• Exercise directions:
Look through the data below and, wherever a line carries the word "chọn", please copy that line.

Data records
- - -
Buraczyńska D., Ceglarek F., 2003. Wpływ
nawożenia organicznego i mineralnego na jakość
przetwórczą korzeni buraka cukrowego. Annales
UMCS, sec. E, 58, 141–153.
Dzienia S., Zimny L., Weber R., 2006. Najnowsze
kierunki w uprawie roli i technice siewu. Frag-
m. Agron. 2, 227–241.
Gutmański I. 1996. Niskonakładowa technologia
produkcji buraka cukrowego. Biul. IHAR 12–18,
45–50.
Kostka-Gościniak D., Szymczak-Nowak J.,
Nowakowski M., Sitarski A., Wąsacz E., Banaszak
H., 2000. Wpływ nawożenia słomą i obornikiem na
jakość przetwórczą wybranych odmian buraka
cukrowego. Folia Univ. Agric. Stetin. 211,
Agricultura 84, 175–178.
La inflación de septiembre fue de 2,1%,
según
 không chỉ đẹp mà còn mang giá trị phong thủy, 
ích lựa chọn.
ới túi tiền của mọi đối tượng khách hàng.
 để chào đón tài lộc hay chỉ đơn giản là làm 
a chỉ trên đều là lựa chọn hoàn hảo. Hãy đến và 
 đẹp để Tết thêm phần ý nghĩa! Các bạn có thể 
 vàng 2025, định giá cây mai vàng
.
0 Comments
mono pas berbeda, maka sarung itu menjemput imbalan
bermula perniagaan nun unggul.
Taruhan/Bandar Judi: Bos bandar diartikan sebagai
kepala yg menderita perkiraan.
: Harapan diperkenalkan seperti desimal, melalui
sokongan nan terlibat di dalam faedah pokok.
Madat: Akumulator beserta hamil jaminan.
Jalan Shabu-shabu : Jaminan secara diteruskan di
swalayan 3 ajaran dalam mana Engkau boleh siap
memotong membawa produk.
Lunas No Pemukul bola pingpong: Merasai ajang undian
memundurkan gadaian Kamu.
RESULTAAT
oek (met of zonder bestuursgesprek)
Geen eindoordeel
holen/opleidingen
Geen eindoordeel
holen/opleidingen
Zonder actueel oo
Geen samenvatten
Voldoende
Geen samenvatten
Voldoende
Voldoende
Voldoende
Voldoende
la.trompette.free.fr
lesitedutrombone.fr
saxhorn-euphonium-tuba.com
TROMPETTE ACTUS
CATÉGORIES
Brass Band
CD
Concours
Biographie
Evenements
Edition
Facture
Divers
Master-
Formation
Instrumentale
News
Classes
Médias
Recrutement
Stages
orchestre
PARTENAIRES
- - -
• Answer for the task:
ích lựa chọn.
a chỉ trên đều là lựa chọn hoàn hảo. Hãy đến và 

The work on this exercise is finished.